Document layout analysis data
════════════════
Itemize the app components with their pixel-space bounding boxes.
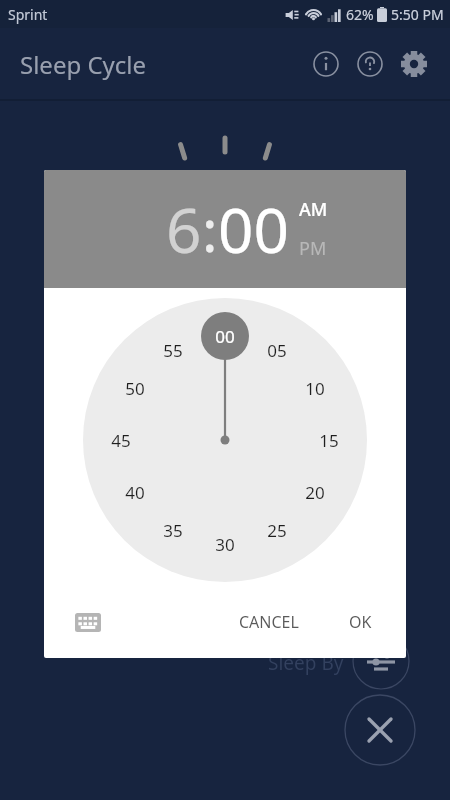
staticText: 55 (163, 339, 183, 362)
button[interactable]: 6 (166, 187, 202, 271)
button[interactable]: PM (299, 236, 327, 261)
button[interactable]: 50 (119, 376, 151, 400)
button[interactable]: 40 (119, 480, 151, 504)
staticText: 35 (163, 519, 183, 542)
button[interactable]: Settings (392, 42, 436, 86)
staticText: OK (349, 611, 372, 633)
button[interactable]: 20 (299, 480, 331, 504)
staticText: 30 (215, 533, 235, 556)
button[interactable]: 00 (209, 324, 241, 348)
button[interactable]: CANCEL (225, 603, 313, 641)
staticText: 40 (125, 481, 145, 504)
staticText: 45 (111, 429, 131, 452)
staticText: 05 (267, 339, 287, 362)
button[interactable]: OK (335, 603, 386, 641)
staticText: : (202, 190, 218, 269)
staticText: 50 (125, 377, 145, 400)
staticText: Sprint (8, 5, 48, 24)
staticText: 00 (218, 187, 289, 271)
staticText: 10 (305, 377, 325, 400)
staticText: 62% (346, 5, 374, 24)
button[interactable]: Info (304, 42, 348, 86)
button[interactable]: 10 (299, 376, 331, 400)
button[interactable]: Sleep options (352, 632, 410, 690)
button[interactable]: 00 (218, 187, 289, 271)
staticText: CANCEL (239, 611, 299, 633)
button[interactable]: 30 (209, 532, 241, 556)
staticText: Sleep By (268, 650, 344, 676)
button[interactable]: Help (348, 42, 392, 86)
staticText: 6 (166, 187, 202, 271)
staticText: Sleep Cycle (20, 48, 147, 81)
button[interactable]: 15 (313, 428, 345, 452)
staticText: PM (299, 236, 327, 261)
button[interactable]: 45 (105, 428, 137, 452)
button[interactable]: 55 (157, 338, 189, 362)
staticText: 00 (215, 325, 235, 348)
staticText: 20 (305, 481, 325, 504)
staticText: AM (299, 197, 328, 222)
button[interactable]: 35 (157, 518, 189, 542)
button[interactable]: 25 (261, 518, 293, 542)
staticText: 25 (267, 519, 287, 542)
staticText: 5:50 PM (391, 5, 444, 24)
button[interactable]: Keyboard input (70, 604, 106, 640)
button[interactable]: AM (299, 197, 328, 222)
staticText: 15 (319, 429, 339, 452)
button[interactable]: 05 (261, 338, 293, 362)
button[interactable]: Close (344, 694, 416, 766)
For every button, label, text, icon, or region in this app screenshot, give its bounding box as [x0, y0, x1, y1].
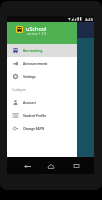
staticText: Student Profile — [23, 113, 47, 118]
button[interactable]: Recents — [68, 160, 84, 172]
staticText: Change SAPN — [23, 126, 44, 131]
staticText: Settings — [23, 74, 36, 79]
staticText: 4:45 — [85, 17, 93, 22]
button[interactable]: Home — [43, 160, 59, 172]
button[interactable]: Settings — [7, 70, 77, 83]
staticText: Account — [23, 100, 36, 105]
staticText: uSchool — [26, 25, 47, 32]
button[interactable]: Change SAPN — [7, 122, 77, 135]
button[interactable]: Account — [7, 96, 77, 109]
button[interactable]: Student Profile — [7, 109, 77, 122]
staticText: version 1.7.8 — [27, 32, 46, 36]
button[interactable]: Back — [19, 160, 35, 172]
button[interactable]: Announcement — [7, 57, 77, 70]
staticText: Announcement — [23, 61, 48, 66]
button[interactable]: Bus tracking — [7, 44, 77, 57]
staticText: Configure — [12, 88, 26, 92]
staticText: Bus tracking — [23, 48, 43, 53]
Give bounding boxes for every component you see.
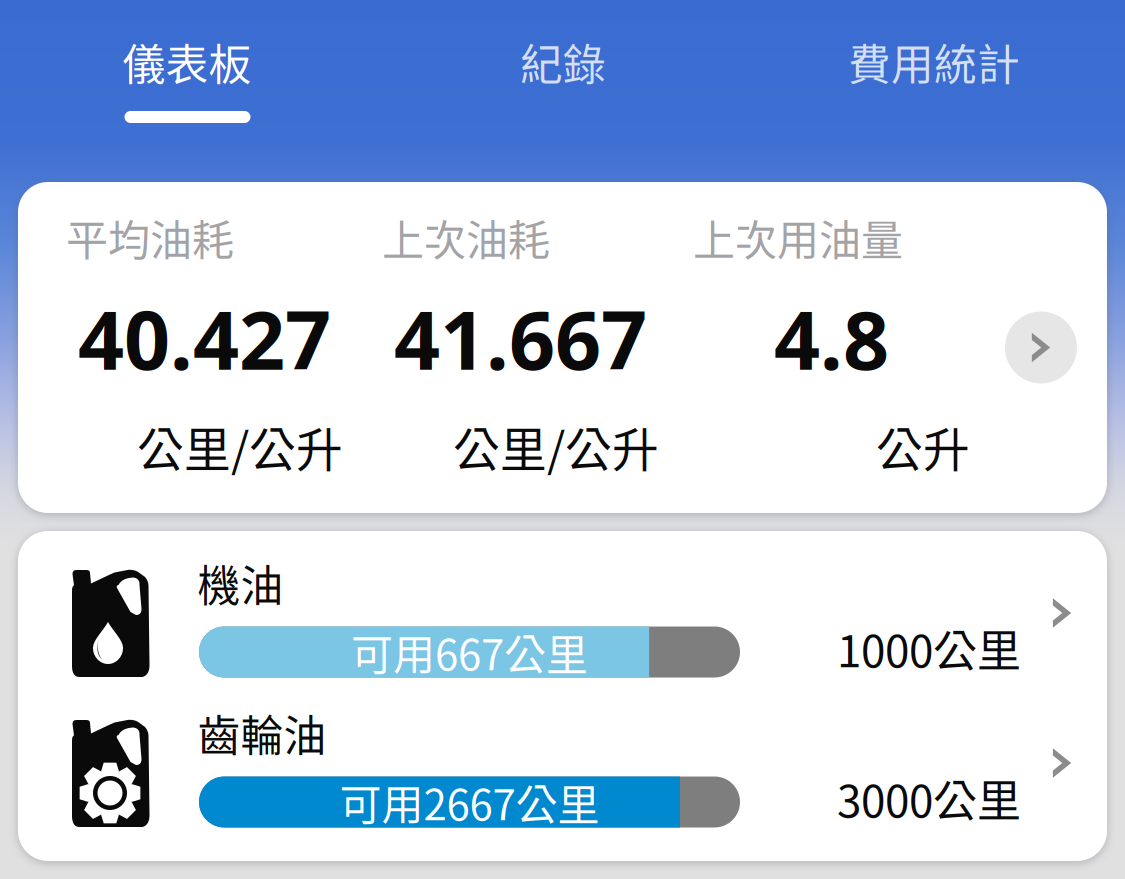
staticText: 公升 [876,413,970,480]
staticText: 1000公里 [837,616,1021,680]
staticText: 上次用油量 [693,207,903,268]
button[interactable]: 平均油耗 [18,182,1107,513]
staticText: 機油 [198,552,284,614]
staticText: 3000公里 [837,766,1021,830]
staticText: 可用2667公里 [340,772,600,832]
staticText: 齒輪油 [198,702,326,764]
button[interactable]: 紀錄 [438,2,688,142]
button[interactable]: 費用統計 [809,2,1059,142]
staticText: 可用667公里 [351,622,588,682]
staticText: 平均油耗 [66,207,234,268]
staticText: 4.8 [774,284,889,394]
button[interactable]: 儀表板 [62,2,312,142]
staticText: 儀表板 [122,31,252,93]
staticText: 紀錄 [520,31,606,93]
staticText: 上次油耗 [382,207,550,268]
button[interactable]: 機油 [18,538,1107,704]
staticText: 40.427 [78,284,331,394]
staticText: 費用統計 [848,31,1020,93]
staticText: 41.667 [394,284,647,394]
staticText: 公里/公升 [453,413,659,480]
button[interactable]: 齒輪油 [18,688,1107,854]
staticText: 公里/公升 [137,413,343,480]
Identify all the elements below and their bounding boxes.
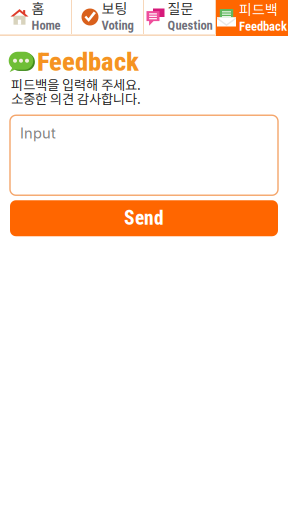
staticText: 홈 [32, 0, 44, 18]
staticText: 보팅 [102, 0, 128, 18]
staticText: Home [32, 18, 60, 33]
staticText: 소중한 의견 감사합니다. [11, 89, 141, 108]
button[interactable]: 홈 [0, 0, 71, 34]
staticText: 피드백 [239, 0, 278, 19]
staticText: Input [20, 124, 56, 142]
staticText: Question [168, 18, 212, 33]
staticText: Voting [102, 18, 134, 33]
button[interactable]: Send [10, 200, 278, 236]
staticText: Feedback [37, 46, 139, 77]
staticText: Send [124, 207, 164, 230]
staticText: 질문 [168, 0, 194, 18]
button[interactable]: 질문 [144, 0, 215, 34]
button[interactable]: 피드백 [216, 0, 288, 36]
button[interactable]: 보팅 [72, 0, 143, 34]
staticText: 피드백을 입력해 주세요. [11, 75, 141, 94]
staticText: Feedback [239, 19, 287, 34]
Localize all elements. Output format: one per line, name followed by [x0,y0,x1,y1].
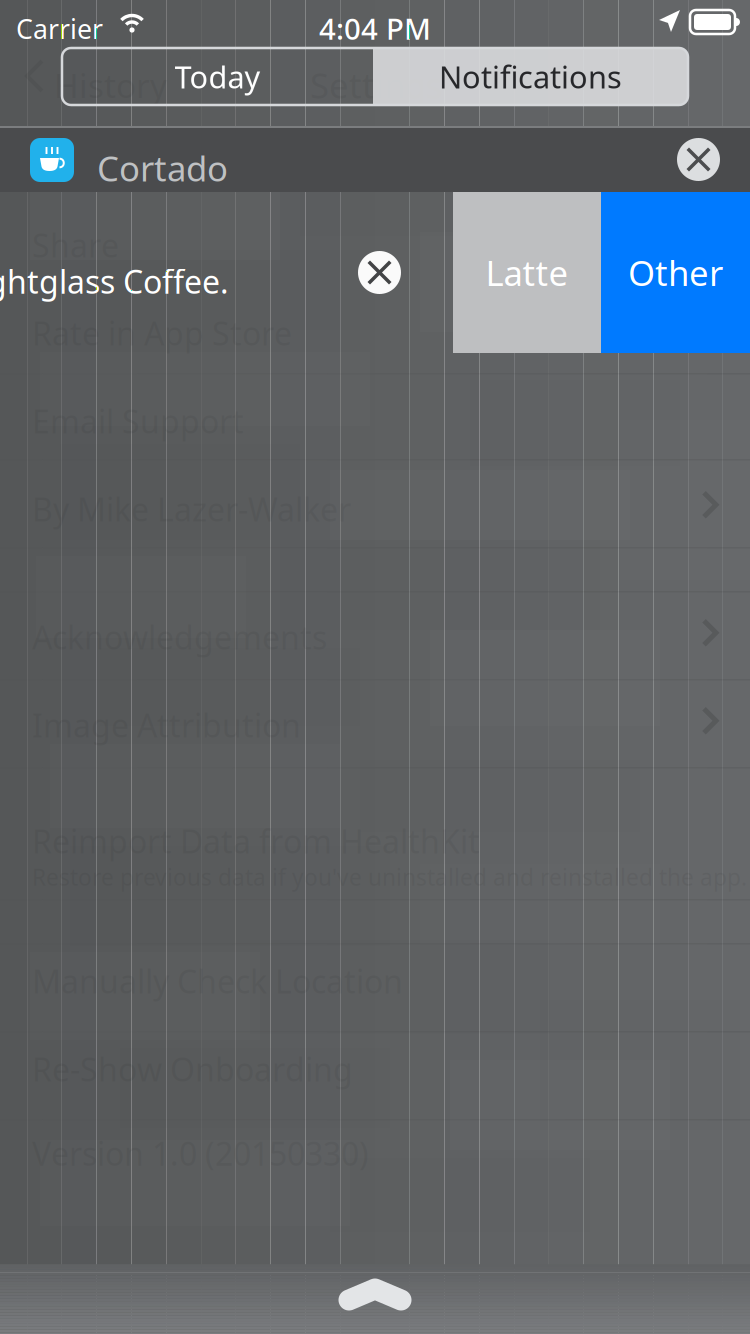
button[interactable]: Clear notification [358,251,401,294]
staticText: ghtglass Coffee. [0,260,229,302]
staticText: By Mike Lazer-Walker [32,488,351,530]
staticText: Cortado [97,145,228,191]
button[interactable]: Latte [453,192,601,353]
button[interactable]: Other [601,192,750,353]
staticText: Today [174,56,260,97]
button[interactable]: Today [62,48,373,105]
staticText: Other [628,250,723,296]
staticText: Latte [486,250,568,296]
staticText: History [54,63,167,107]
button[interactable]: Clear Cortado notifications [677,138,720,181]
button[interactable]: Notifications [373,48,688,105]
staticText: 4:04 PM [319,9,431,48]
staticText: Carrier [16,11,103,46]
staticText: Notifications [439,56,622,97]
staticText: Restore previous data if you've uninstal… [32,862,747,892]
staticText: Settings [310,62,443,108]
staticText: Reimport Data from HealthKit [32,820,480,862]
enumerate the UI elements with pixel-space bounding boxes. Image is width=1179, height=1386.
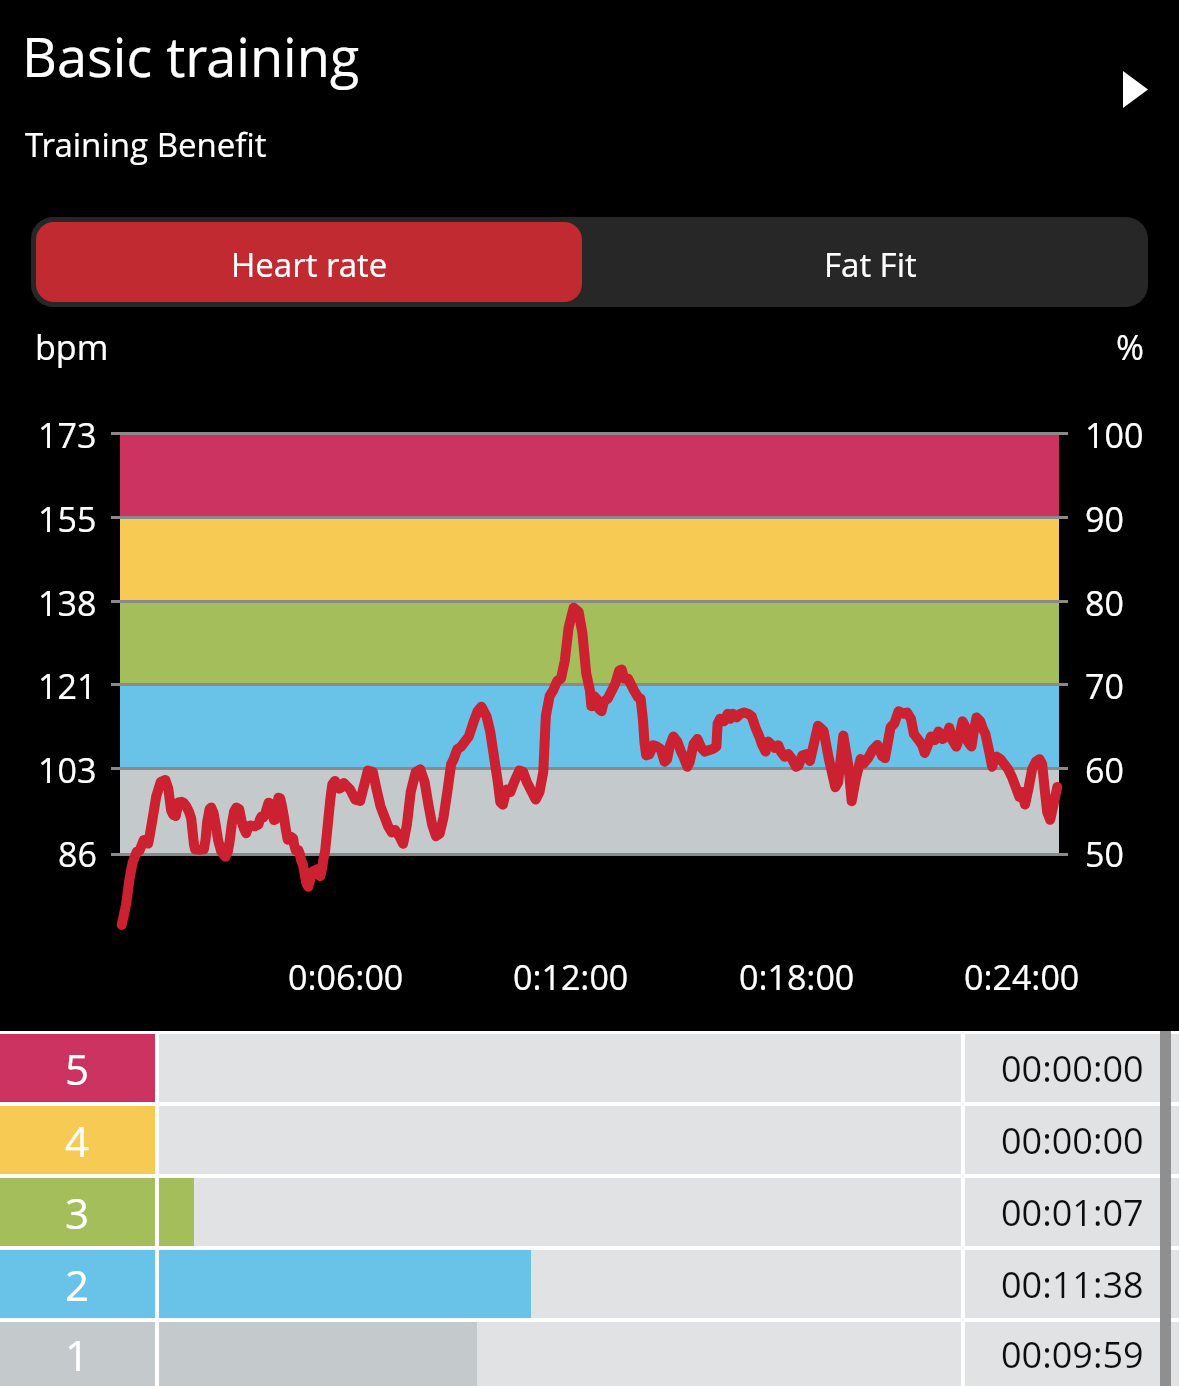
- staticText: 86: [58, 831, 97, 877]
- staticText: 155: [38, 496, 97, 542]
- staticText: Training Benefit: [25, 122, 267, 167]
- staticText: 0:06:00: [288, 954, 404, 1000]
- staticText: 00:00:00: [1001, 1044, 1144, 1093]
- staticText: 60: [1085, 747, 1124, 793]
- staticText: 0:24:00: [964, 954, 1080, 1000]
- button[interactable]: Fat Fit: [587, 217, 1148, 307]
- button[interactable]: 1: [0, 1322, 1179, 1386]
- staticText: Basic training: [22, 19, 360, 93]
- staticText: 103: [38, 747, 97, 793]
- button[interactable]: 4: [0, 1106, 1179, 1174]
- staticText: 50: [1085, 831, 1124, 877]
- staticText: 00:01:07: [1001, 1188, 1144, 1237]
- staticText: 00:09:59: [1001, 1330, 1144, 1379]
- staticText: 0:12:00: [513, 954, 629, 1000]
- button[interactable]: 3: [0, 1178, 1179, 1246]
- staticText: 5: [65, 1040, 90, 1097]
- staticText: 0:18:00: [739, 954, 855, 1000]
- staticText: 80: [1085, 580, 1124, 626]
- staticText: 1: [65, 1326, 90, 1383]
- button[interactable]: 2: [0, 1250, 1179, 1318]
- staticText: 00:11:38: [1001, 1260, 1144, 1309]
- staticText: 70: [1085, 663, 1124, 709]
- button[interactable]: 5: [0, 1034, 1179, 1102]
- staticText: 2: [65, 1256, 90, 1313]
- staticText: 138: [38, 580, 97, 626]
- staticText: Heart rate: [231, 242, 388, 287]
- staticText: %: [1116, 324, 1144, 370]
- staticText: 90: [1085, 496, 1124, 542]
- staticText: 173: [38, 412, 97, 458]
- staticText: bpm: [35, 324, 109, 370]
- button[interactable]: Play: [1100, 54, 1170, 124]
- staticText: 4: [65, 1112, 90, 1169]
- staticText: 100: [1085, 412, 1144, 458]
- staticText: 00:00:00: [1001, 1116, 1144, 1165]
- staticText: 121: [38, 663, 97, 709]
- staticText: 3: [65, 1184, 90, 1241]
- button[interactable]: Heart rate: [36, 222, 582, 302]
- staticText: Fat Fit: [824, 242, 917, 287]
════════════════
Filter the entries above down to the lines that hold the word "bounding", and copy those lines.

Itemize the app components with their pixel-space bounding boxes.
For every button, label, text, icon, or region in this app screenshot, give its bounding box as [x0, y0, x1, y1].
Give bounding boxes for every component you see.
Identify all the elements below and their bounding boxes.
enumerate the UI elements with pixel-space bounding boxes. Image is width=1179, height=1386.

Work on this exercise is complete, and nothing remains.